The proof of the Budget will be in the bouncing, perhaps. Or perhaps not. It’s now more common for commentators to observe that no one may be listening to the Government anymore But the question that should be asked hasn’t been yet: does the Government have anything to say?

Both Kevin Rudd and Wayne Swan honed their skills in the Goss political machine in Queensland in the late ’80s and early ’90s. The one thing any observer or participant in Goss campaigns will tell you is that they were ruthlessly on message. The campaign themes were both difficult to counter and pithy — being reflections of what the punters themselves had been saying in focus groups.

Peter Beattie’s “smart-state” mantra has been cut from the same cloth.
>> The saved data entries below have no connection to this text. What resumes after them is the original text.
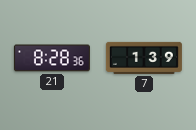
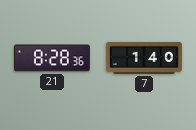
7: 1:39 -> 1:40
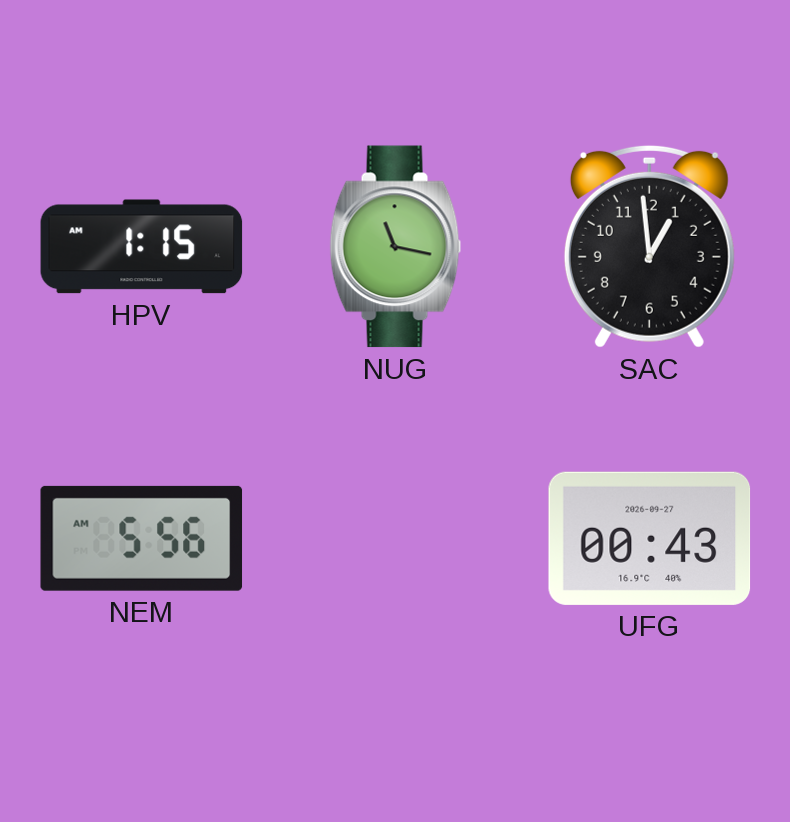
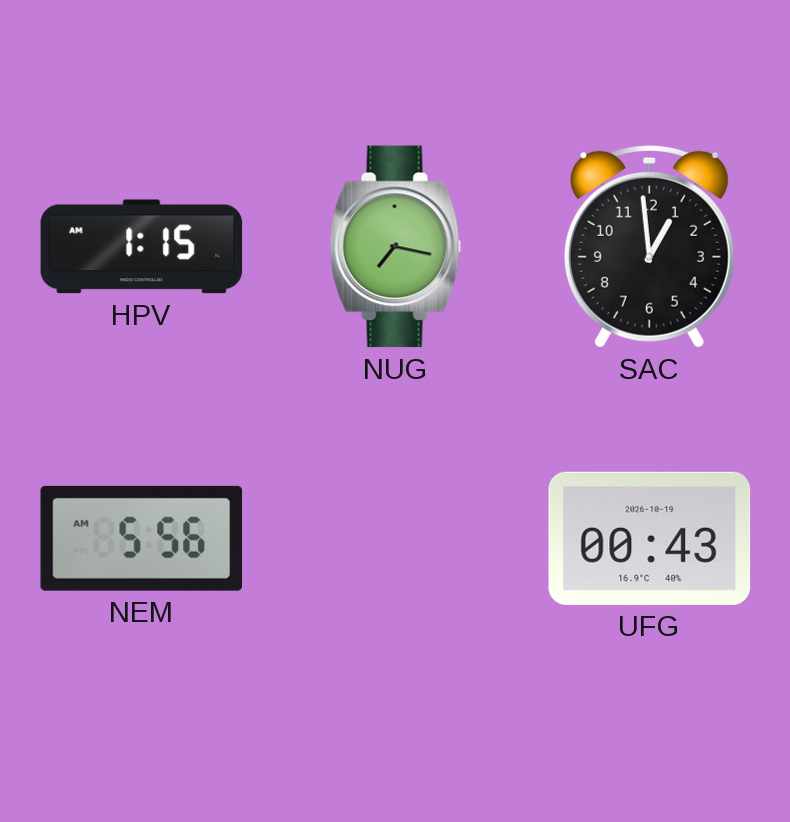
NUG: 11:17 -> 7:17
UFG date: 2026-09-27 -> 2026-10-19
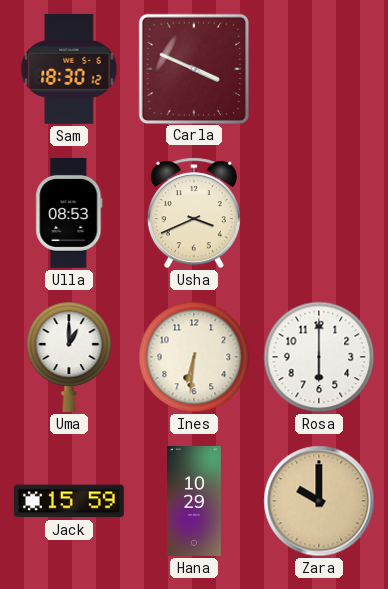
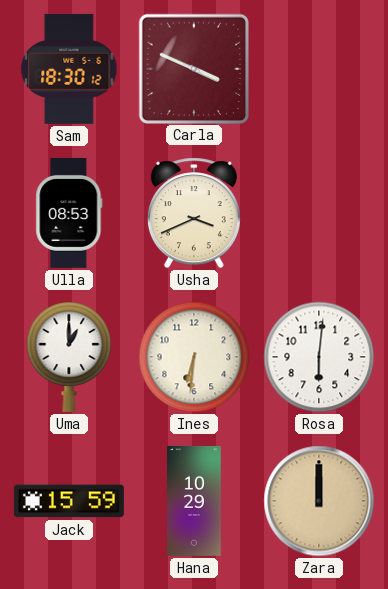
Rosa: 6:00 -> 6:01
Zara: 10:00 -> 12:00
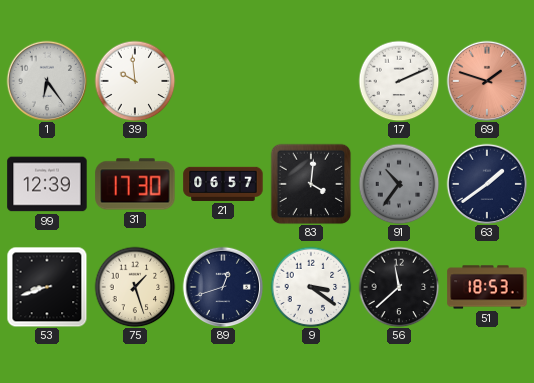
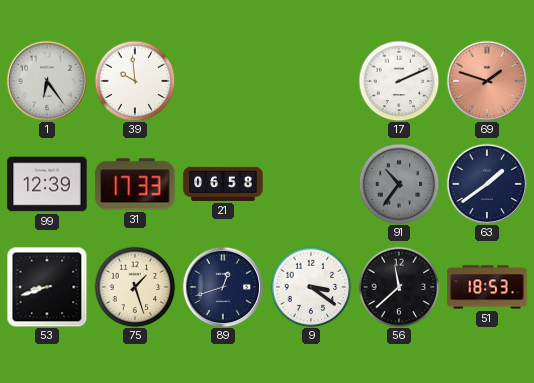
31: 17:30 -> 17:33
21: 06:57 -> 06:58
83: 4:01 -> none
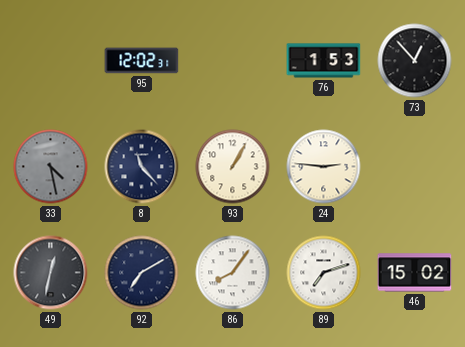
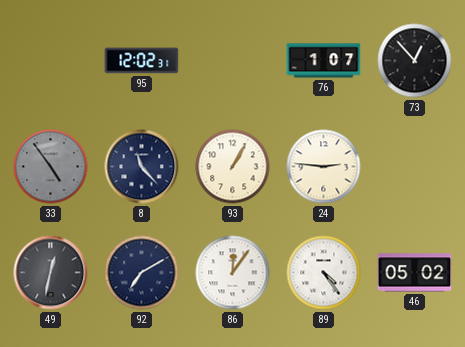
76: 1:53 -> 1:07
33: 4:28 -> 4:54
86: 8:06 -> 12:06
89: 7:12 -> 4:24
46: 15:02 -> 05:02
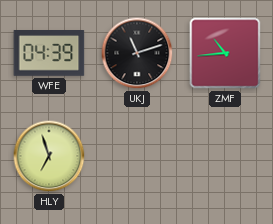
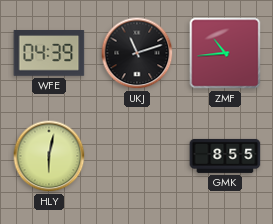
HLY: 6:57 -> 6:02
GMK: none -> 8:55
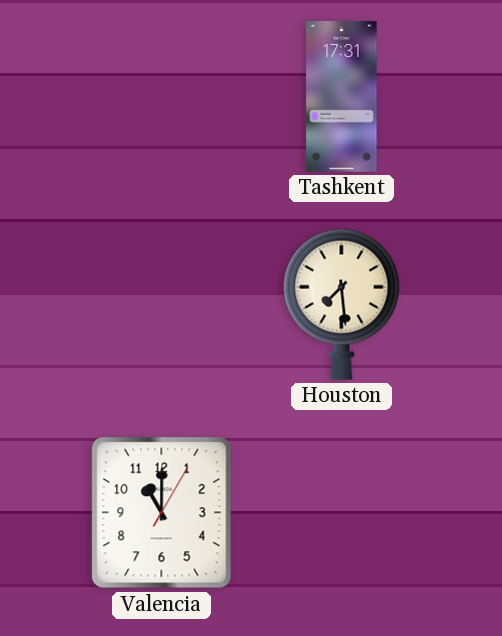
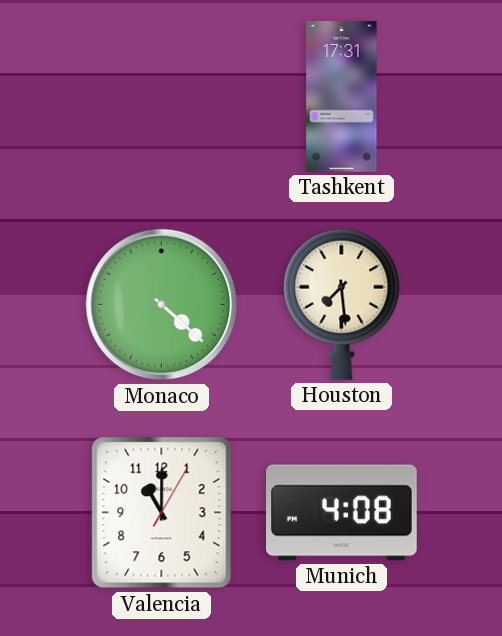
Monaco: none -> 4:22
Munich: none -> 4:08
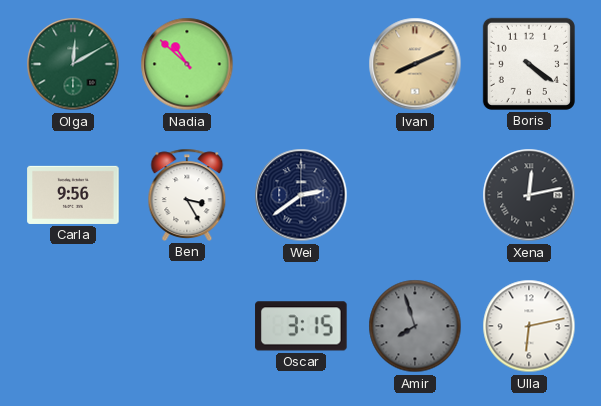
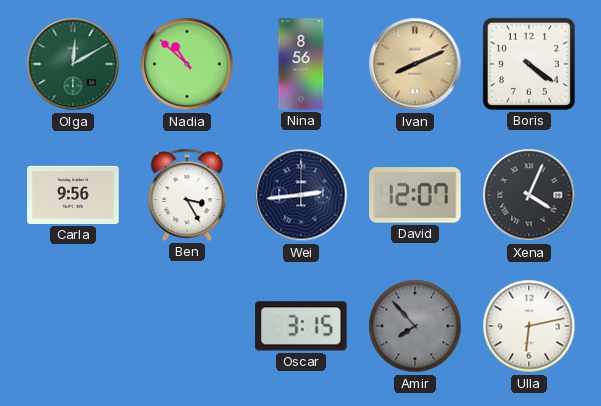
Nina: none -> 8:56
Wei: 2:39 -> 2:44
David: none -> 12:07
Xena: 12:13 -> 4:04
Amir: 7:57 -> 7:53
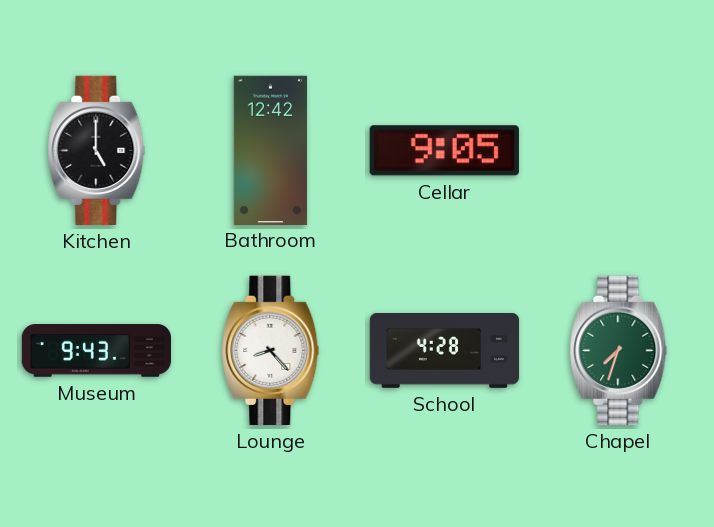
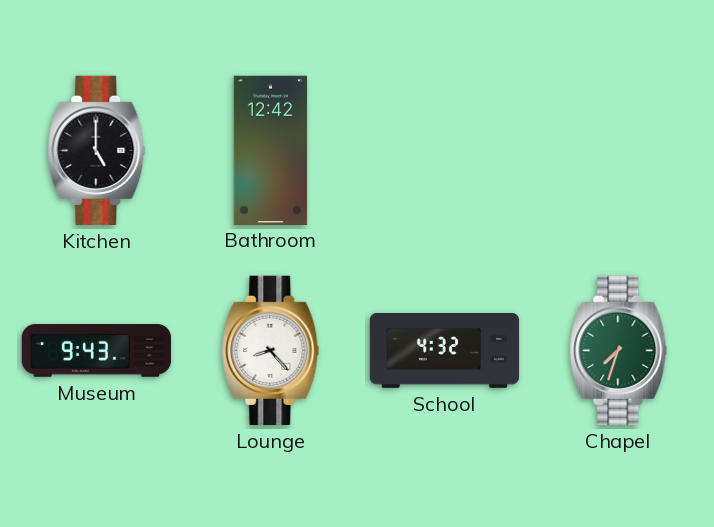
Cellar: 9:05 -> none
School: 4:28 -> 4:32
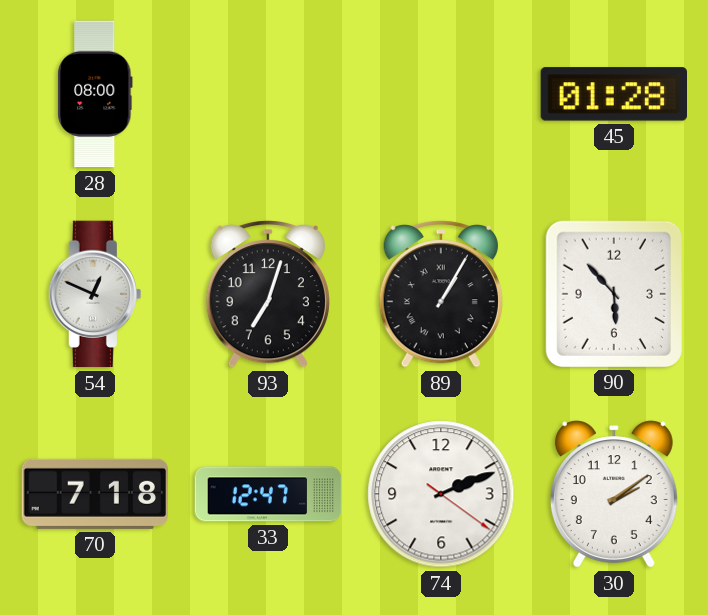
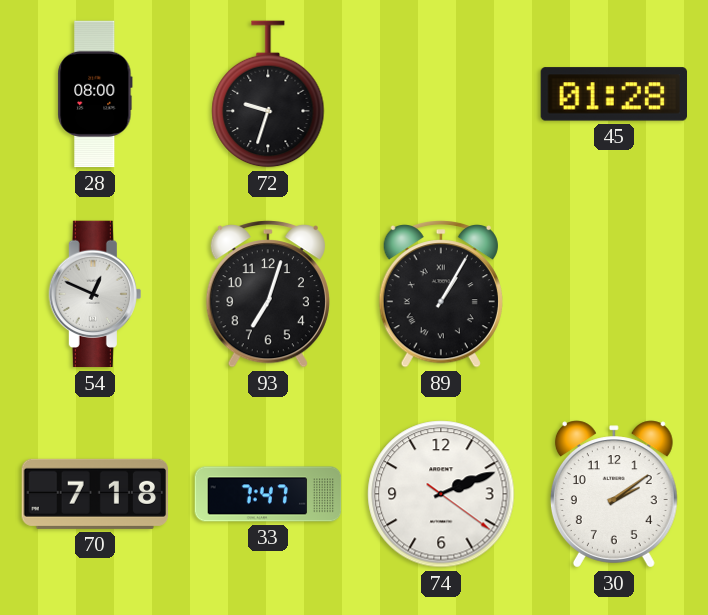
72: none -> 9:33
90: 5:53 -> none
33: 12:47 -> 7:47
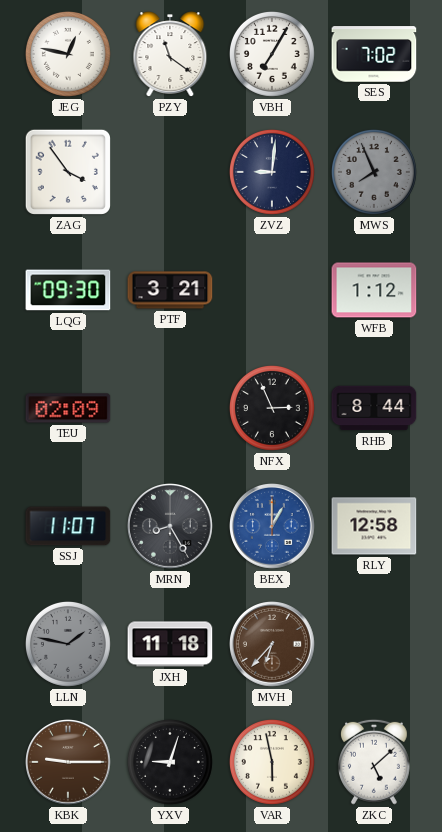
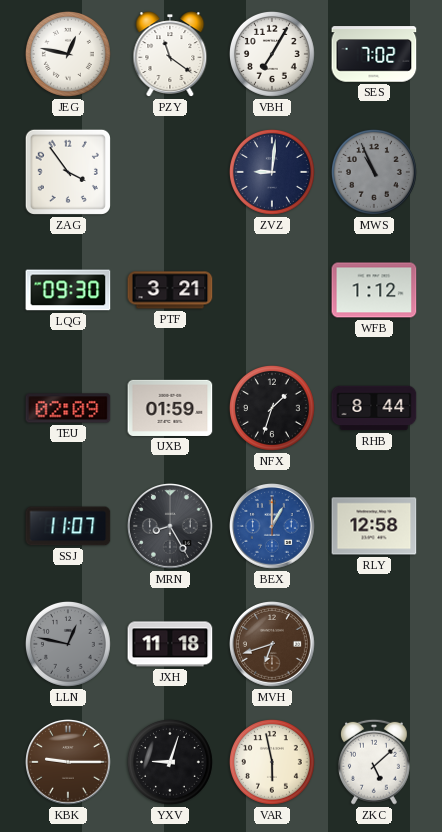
MWS: 7:56 -> 10:56
UXB: none -> 01:59
NFX: 2:56 -> 1:33
LLN: 1:47 -> 12:47
MVH: 6:37 -> 6:42
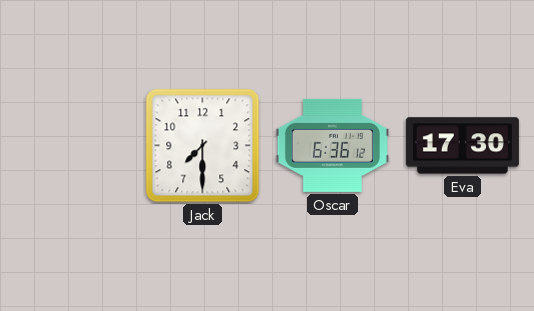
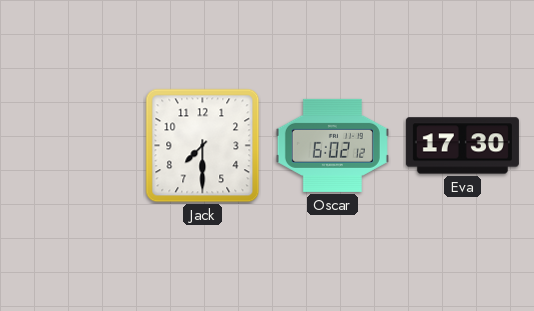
Oscar: 6:36 -> 6:02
Despite paroxysms of praise from columnists in The Australian, it’s hard to see how the Costello Budget communicates a pithy message for voters about the future. Labor has been working hard on framing it as cynical and too clever by half. And as having “failed the future test”.

But how is the Government selling it?

The difficulty with lots of small (but expensive) policies directed to a grab-bag of electoral demographics — pensioners, superannuants, carers, and so on — is that they don’t easily add up to an overall narrative that the electorate as a whole will be interested in.

The only real message the Government has is now a negative one. Four interest rate rises have taken the shine off its economic management credentials among voters, if not pundits. So Costello replicated his question time routine by going negative on Labor in the Budget speech. That’s a lot less effective than “we’ll protect you” in ’01 or “trust us on interest rates” in 04.

As I suspected he would, Rudd easily countered this by wearing his fiscal-conservative heart on his sleeve.

While columnists still ask whether Labor has scope for more spending, they’re asking the wrong question. Labor can better target spending, as with the proposal for trades centres in schools, because it is universal public provision not expensive symbolism like a few technical colleges or small grants to apprentices which cost heaps when they’re added up.

That’s the trick to the cooperative federalism card. Work with the states and pour modest amounts of money into services instead of going for the political headlines with symbolism and easily forgotten tax cuts and cheques.

Much of Rudd’s approach to education is already in effect in Queensland. Watch for more of the same, not huge dollar figures. And all wrapped up in a very clear and punchy message as were Rudd’s three priorities last night.